Exercise instructions: Please find the lines in the following records that hold "Estatísticas", and copy them.

Data for review:
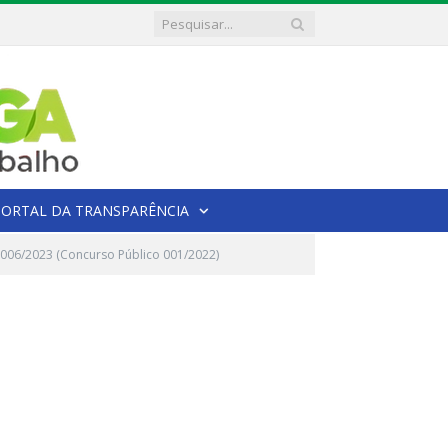
PORTAL DA TRANSPARÊNCIA
06/2023 (Concurso Público 001/2022)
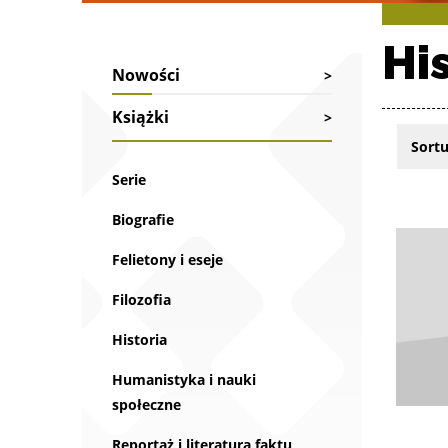
Hi
Nowości
Książki
Sortu
Serie
Lista pr
Biografie
Felietony i eseje
Filozofia
Historia
Humanistyka i nauki
społeczne
Reportaż i literatura faktu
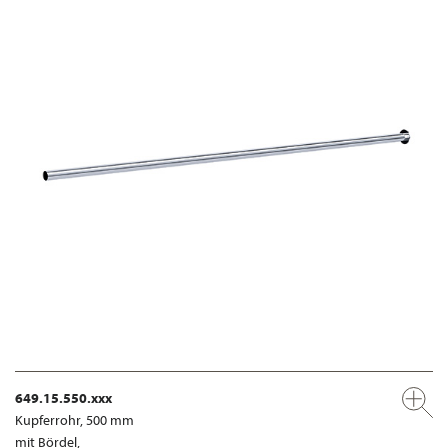
649.15.550.xxx
Kupferrohr, 500 mm
mit Bördel,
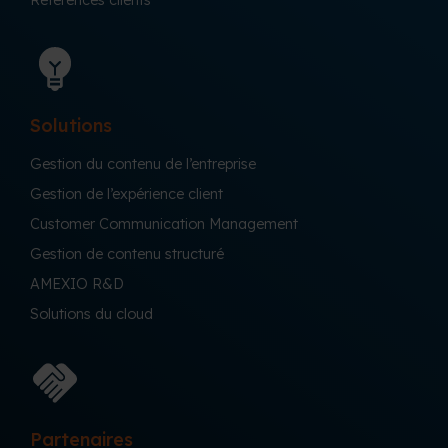
Références clients
Solutions
Gestion du contenu de l’entreprise
Gestion de l’expérience client
Customer Communication Management
Gestion de contenu structuré
AMEXIO R&D
Solutions du cloud
Partenaires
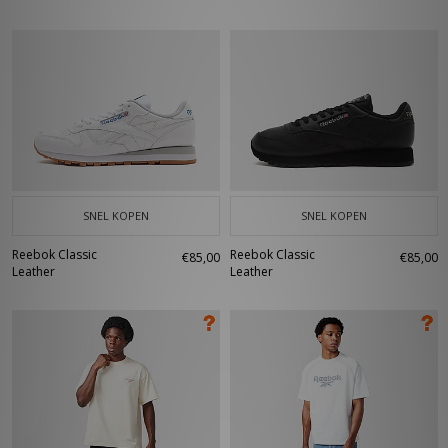
SNEL KOPEN
SNEL KOPEN
Reebok Classic
Reebok Classic
€85,00
€85,00
Leather
Leather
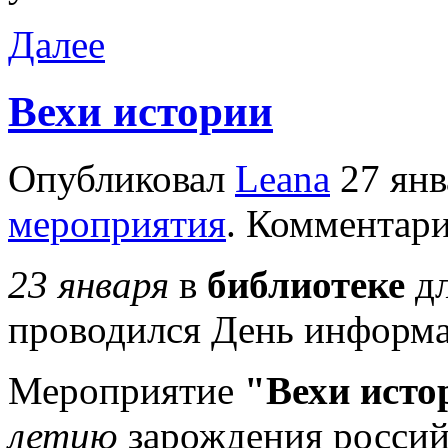
Далее
Вехи истории
Опубликовал
Leana
27 янв
мероприятия
. Комментар
23 января
в
библиотеке
дл
проводился День информ
Мероприятие
"Вехи исто
летию
зарождения россий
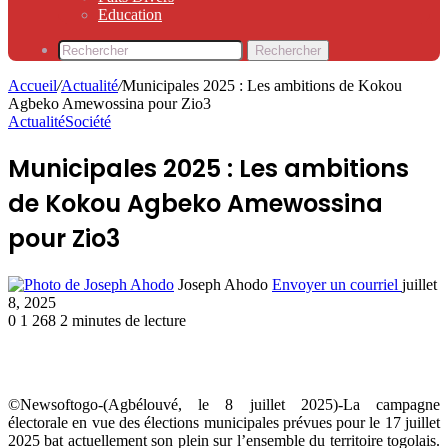
Education
Rechercher
Accueil
/
Actualité
/
Municipales 2025 : Les ambitions de Kokou
Agbeko Amewossina pour Zio3
Actualité
Société
Municipales 2025 : Les ambitions
de Kokou Agbeko Amewossina
pour Zio3
Joseph Ahodo
Envoyer un courriel
juillet
8, 2025
0
1 268
2 minutes de lecture
©Newsoftogo-(Agbélouvé, le 8 juillet 2025)-La campagne
électorale en vue des élections municipales prévues pour le 17 juillet
2025 bat actuellement son plein sur l’ensemble du territoire togolais.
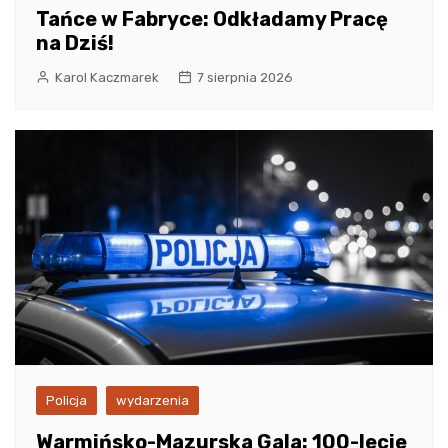
Tańce w Fabryce: Odkładamy Pracę
na Dziś!
Karol Kaczmarek
7 sierpnia 2026
Policja
wydarzenia
Warmińsko-Mazurska Gala: 100-lecie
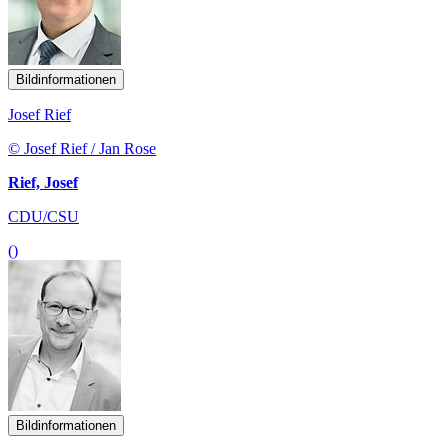
Bildinformationen
Josef Rief
© Josef Rief / Jan Rose
Rief, Josef
CDU/CSU
()
Bildinformationen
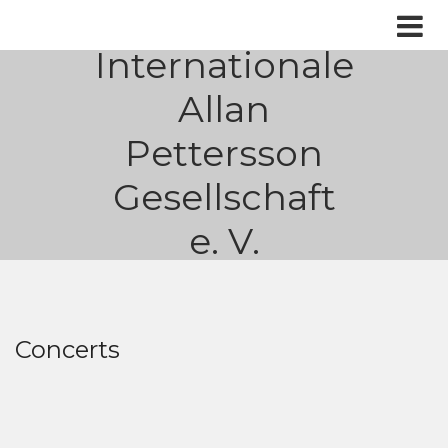
Internationale
Allan
Pettersson
Gesellschaft
e. V.
Concerts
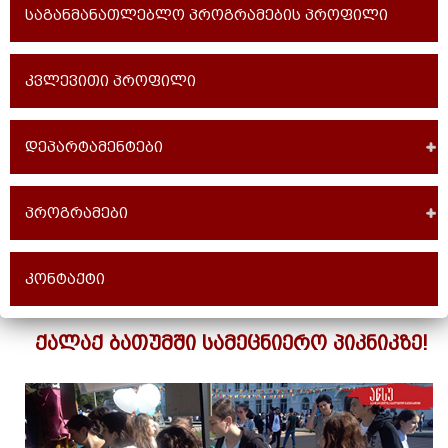
საგანმანათლებლო პროგრამების პროფილი
კვლევითი პროფილი
დეპარტამენტები
პროგრამები
კონტაქტი
ქალაქ ბათუმში სამეცნიერო პიკნიკზე!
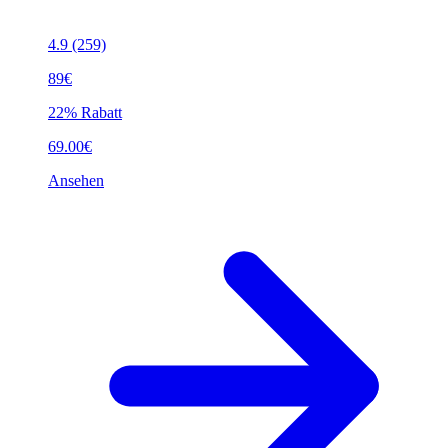
4.9
(259)
89€
22% Rabatt
69.00€
Ansehen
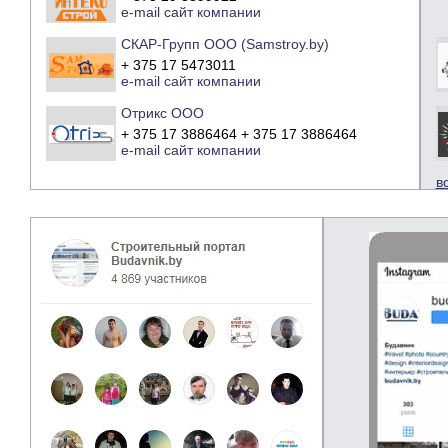
e-mail
сайт компании
СКАР-Групп ООО (Samstroy.by)
+ 375 17 5473011
e-mail
сайт компании
Отрикс ООО
+ 375 17 3886464 + 375 17 3886464
e-mail
сайт компании
в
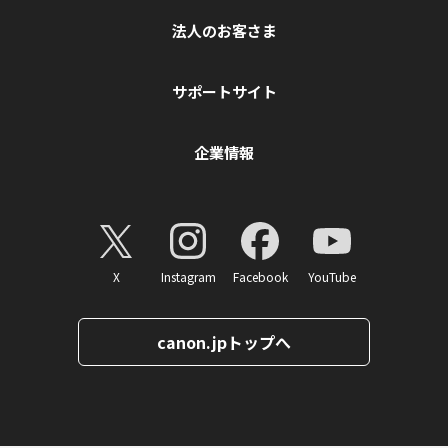
法人のお客さま
サポートサイト
企業情報
X
Instagram
Facebook
YouTube
canon.jpトップへ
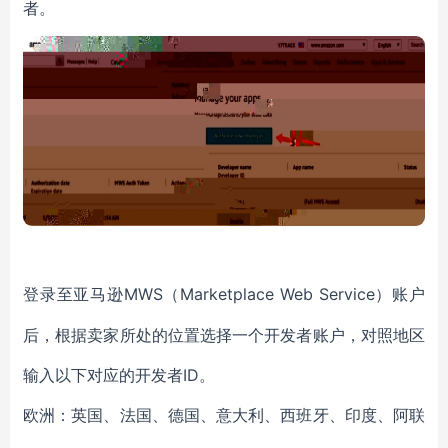
者。
MWS（Marketplace Web Service）账户
登录至亚马逊
后，根据卖家所处的位置选择一个开发者账户，对照地区
输入以下对应的开发者ID。
欧洲：英国、法国、德国、意大利、西班牙、印度、阿联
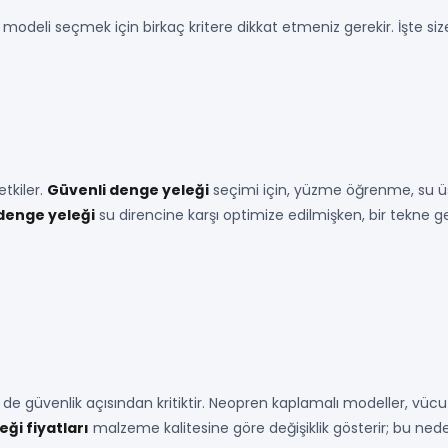
modeli seçmek için birkaç kritere dikkat etmeniz gerekir. İşte siz
tkiler.
Güvenli denge yeleği
seçimi için, yüzme öğrenme, su üstü
denge yeleği
su direncine karşı optimize edilmişken, bir tekne g
güvenlik açısından kritiktir. Neopren kaplamalı modeller, vücut ı
ği fiyatları
malzeme kalitesine göre değişiklik gösterir; bu nede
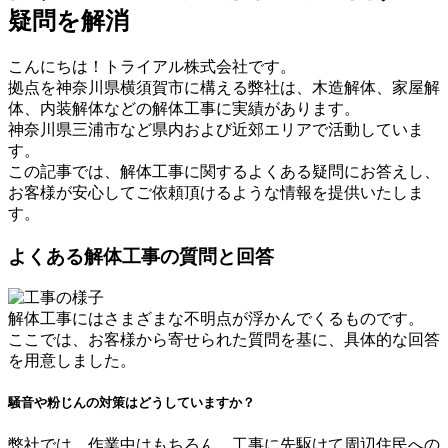
疑問を解消
こんにちは！トライアル株式会社です。
拠点を神奈川県横須賀市に構える弊社は、木造解体、家屋解
体、内装解体などの解体工事に実績があります。
神奈川県三浦市など県内および近郊エリアで活動していま
す。
この記事では、解体工事に関するよくある疑問にお答えし、
お客様が安心してご依頼頂けるような情報を提供いたしま
す。
よくある解体工事の質問と回答
解体工事にはさまざまな不明点が浮かんでくるものです。
ここでは、お客様から寄せられた質問を基に、具体的な回答
を用意しました。
騒音や粉じんの対策はどうしていますか？
弊社では、作業中はもちろん、工事に先駆けて周辺住民への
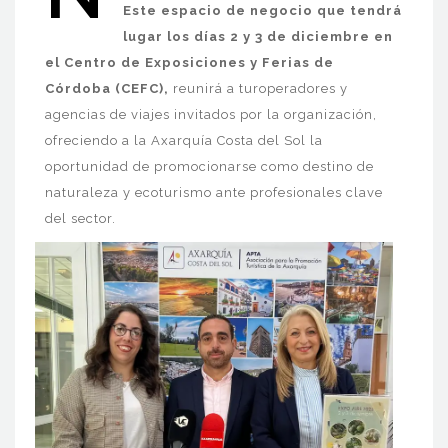
Este espacio de negocio que tendrá
lugar los días 2 y 3 de diciembre en
el Centro de Exposiciones y Ferias de
Córdoba (CEFC),
reunirá a turoperadores y
agencias de viajes invitados por la organización,
ofreciendo a la Axarquía Costa del Sol la
oportunidad de promocionarse como destino de
naturaleza y ecoturismo ante profesionales clave
del sector.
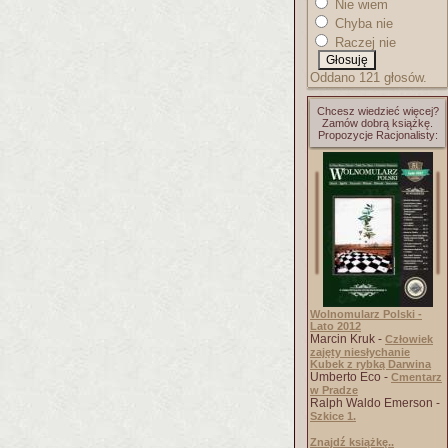
Nie wiem
Chyba nie
Raczej nie
Oddano 121 głosów.
Chcesz wiedzieć więcej?
Zamów dobrą książkę.
Propozycje Racjonalisty:
Wolnomularz Polski -
Lato 2012
Marcin Kruk -
Człowiek
zajęty niesłychanie
Kubek z rybką Darwina
Umberto Eco -
Cmentarz
w Pradze
Ralph Waldo Emerson -
Szkice 1.
Znajdź książkę..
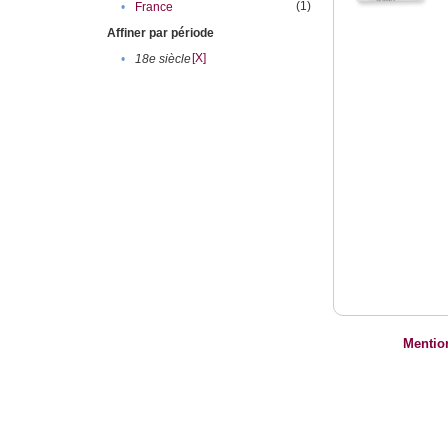
(1)
•
France
Affiner par période
[X]
•
18e siècle
Mentio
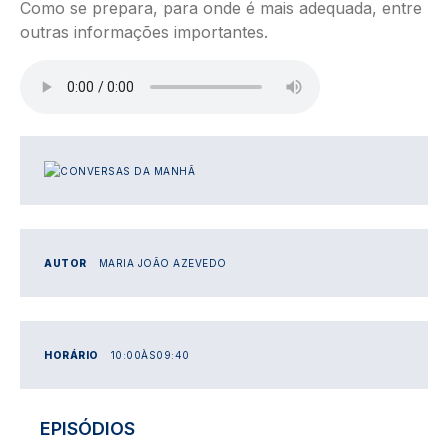
Como se prepara, para onde é mais adequada, entre
outras informações importantes.
Ficheiro de áudio
IMAGEM
AUTOR
MARIA JOÃO AZEVEDO
HORÁRIO
10:00
ÀS
09:40
EPISÓDIOS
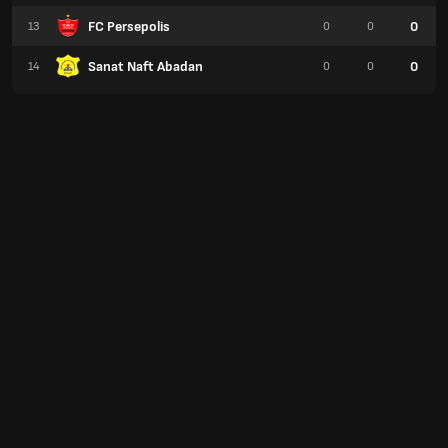
FC Persepolis
0
13
0
0
Sanat Naft Abadan
0
14
0
0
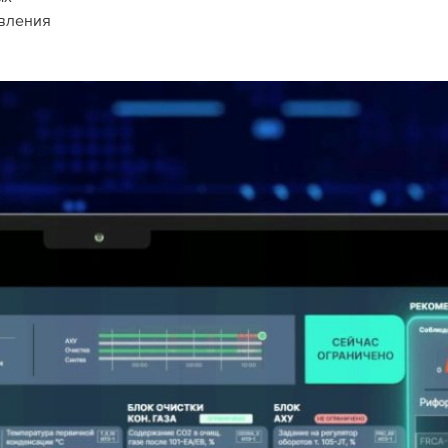
авления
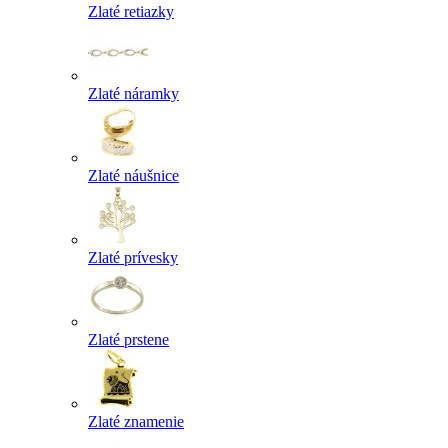
Zlaté retiazky
Zlaté náramky
Zlaté náušnice
Zlaté prívesky
Zlaté prstene
Zlaté znamenie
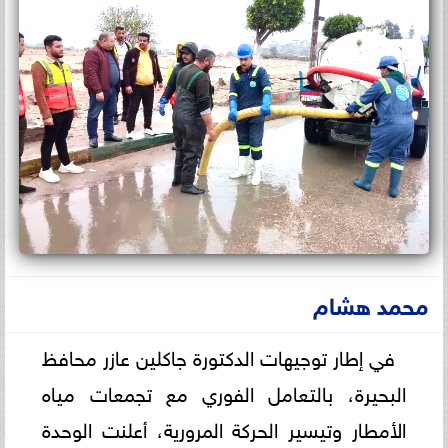
محمد هشام
في إطار توجيهات الدكتورة جاكلين عازر محافظ
البحيرة، بالتعامل الفوري مع تجمعات مياه
الأمطار وتيسير الحركة المرورية، أعلنت الوحدة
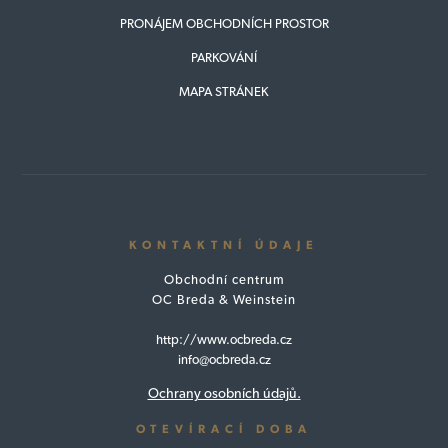
PRONÁJEM OBCHODNÍCH PROSTOR
PARKOVÁNÍ
MAPA STRÁNEK
KONTAKTNÍ ÚDAJE
Obchodní centrum
OC Breda & Weinstein
http://www.ocbreda.cz
info@ocbreda.cz
Ochrany osobních údajů.
OTEVÍRACÍ DOBA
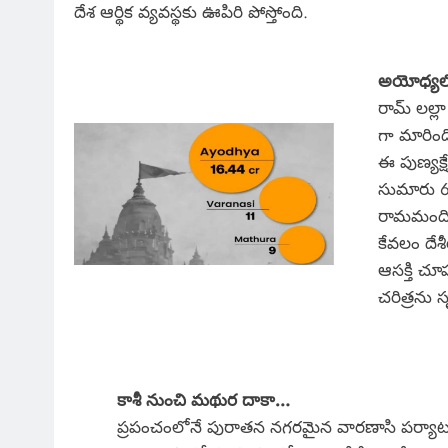
దేశ ఆర్థిక వ్యవస్థకు ఊపిరి పోస్తోంది.
అయోధ్యలో 
రామ్ లల్ల
గా మారింద
ఈ పుణ్యక్ష
సుమారు 6 
రామమందిర
కేవలం దే
ఆసక్తి చూ
చరిత్రను సృష
కాశీ నుంచి మథుర దాకా…
ప్రపంచంలోనే పురాతన నగరమైన వారణాసి పర్యా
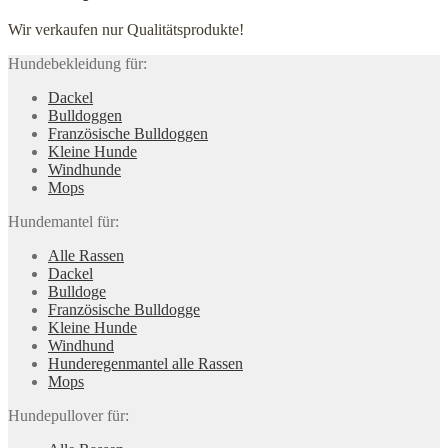
Wir verkaufen nur Qualitätsprodukte!
Hundebekleidung für:
Dackel
Bulldoggen
Französische Bulldoggen
Kleine Hunde
Windhunde
Mops
Hundemantel für:
Alle Rassen
Dackel
Bulldoge
Französische Bulldogge
Kleine Hunde
Windhund
Hunderegenman­tel alle Rassen
Mops
Hundepullover für:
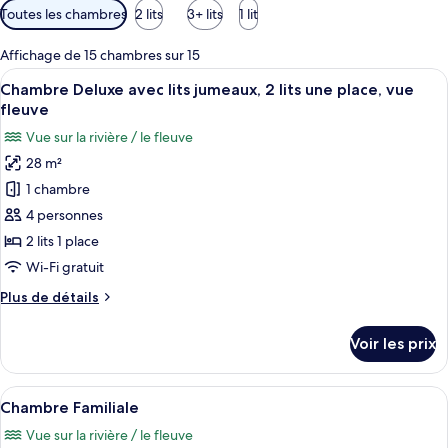
Filtres
Toutes les chambres
2 lits
3+ lits
1 lit
disponibles
pour
Affichage de 15 chambres sur 15
les
Afficher
Une chambre d’hôtel avec deux lits, un
5
Chambre Deluxe avec lits jumeaux, 2 lits une place, vue
chambres
toutes
fleuve
les
Vue sur la rivière / le fleuve
photos
28 m²
pour
1 chambre
ce
type
4 personnes
de
2 lits 1 place
chambre :
Wi-Fi gratuit
Chambre
Plus
Plus de détails
Deluxe
de
avec
détails
Voir les prix
sur
lits
le
jumeaux,
type
Afficher
Une chambre d’hôtel équipée d’un lit, 
2
7
de
Chambre Familiale
toutes
lits
chambre
Vue sur la rivière / le fleuve
Chambre
les
une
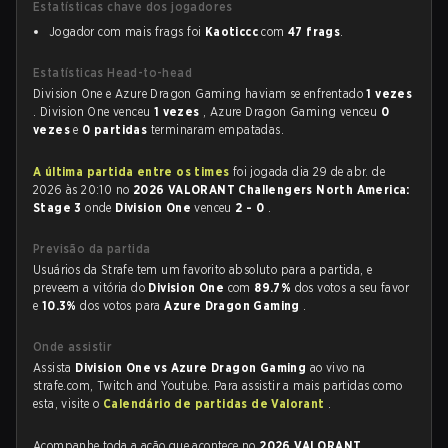
Estatísticas chave dos jogadores
Jogador com mais frags foi
Kaoticcc
com
47 frags
.
Estatísticas Head-to-head
Division One e Azure Dragon Gaming haviam se enfrentado
1 vezes
. Division One venceu
1 vezes
, Azure Dragon Gaming venceu
0
vezes
e
0 partidas
terminaram empatadas.
A última partida entre os times
foi jogada dia 29 de abr. de
2026 às 20:10 no
2026 VALORANT Challengers North America:
Stage 3
onde
Division One
venceu
2 - 0
.
Previsão da partida
Usuários da Strafe tem um favorito absoluto para a partida, e
preveem a vitória do
Division One
com
89.7%
dos votos a seu favor
e
10.3%
dos votos para
Azure Dragon Gaming
.
Onde assistir
Assista
Division One vs Azure Dragon Gaming
ao vivo na
strafe.com, Twitch and Youtube. Para assistir a mais partidas como
esta, visite o
Calendário de partidas de Valorant
.
Acompanhe toda a ação que acontece no
2026 VALORANT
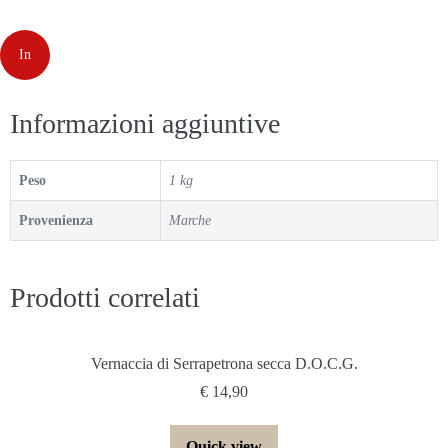
In
offerta!
Informazioni aggiuntive
Peso
1 kg
Provenienza
Marche
Prodotti correlati
Vernaccia di Serrapetrona secca D.O.C.G.
€
14,90
Quick view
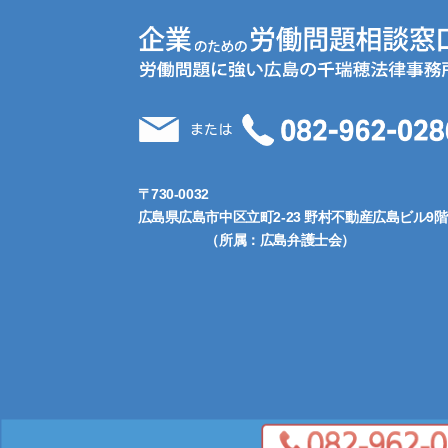
〒730-0032
広島県広島市中区立町2-23 野村不動産広島ビル9階
（所属：広島弁護士会）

Solution to this problem:
Estatísticas chave dos jogadores
Estatísticas Head-to-head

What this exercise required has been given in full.